Growing Spiritual Redwoods: Vista Three- Beneath, Behind and Beyond

     Love is an interesting thing. It’s a
many-splendored thing. Air Supply is all out of it. The Eagles give the best of
theirs. Elton John wonders if you can feel it tonight. Elvis can’t help fallin’
in it with you. Patsy Cline is crazy for it. Diana Ross and Lionel Ritchie have
endless amounts of it. Barbara Streisand thinks it’s as soft as an easy chair. Olivia
Newton John honestly does it. Stevie Wonder just called to say it. Andy
Williams writes love letters about it in the sand. And J. Geils thinks it stinks.
There’s no in between for love…it’s either awesome or horrible…no middle
ground. It is a singularly polarizing thing. But in the end, love is just a
word…until someone comes along and gives it meaning.

     Today we continue our current Sunday
sermon series Growing Spiritual Redwoods, based on the book by Bill
Easum and Tom Bandy. The series starts from the premise that “the way we’ve
always done it” often keeps churches from successfully ministering to the
unchurched. We will try to answer some of the questions that confront
Christians in this era of rapid and uncertain change- questions like “Are we
committed to Jesus…or to a particular doctrine?” “Do we see faith as an
experience of Jesus…or as a heritage to protect at all costs?” “Do you
believe our purpose in ministry is to make members…or disciples?”
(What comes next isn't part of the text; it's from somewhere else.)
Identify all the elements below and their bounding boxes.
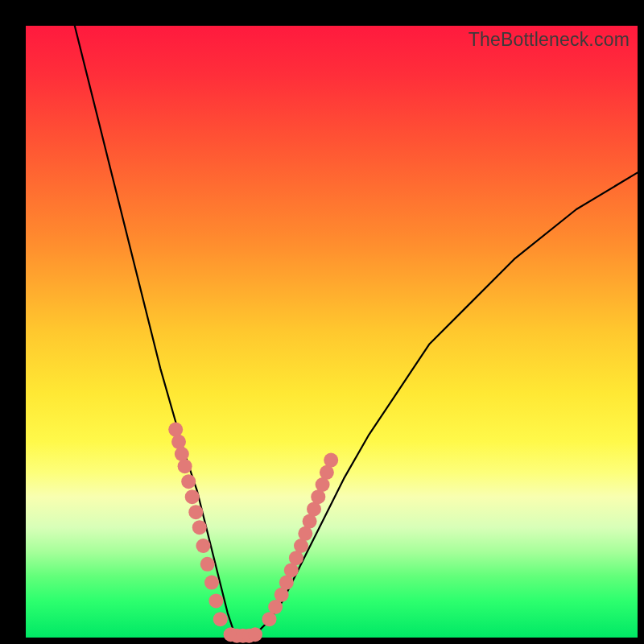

     Love is important. A man was stuck on the
interstate when his cell phone battery died. To make matters worse…it was his
anniversary. He wanted to let his wife know he would be late for dinner. So he
scribbled a note on a piece of paper asking other motorists to call her. When
he finally got home, his wife gave him a big kiss and said, “You must really
love me…72 people called and told me so!” But sadly, all too often love is
the exception and not the rule. For Christians, love is to be the rule and NOT
the exception. It’s true in the Old Testament AND the New Testament!
     Deuteronomy 6:5- Love God, your
God, with your whole heart: love him with all that’s in you, love him with all
you’ve got!

     Luke 10:27- 27He said, “That
you love the Lord your God with all your passion and prayer and muscle and
intelligence- and that you love your neighbor as well as you do yourself.”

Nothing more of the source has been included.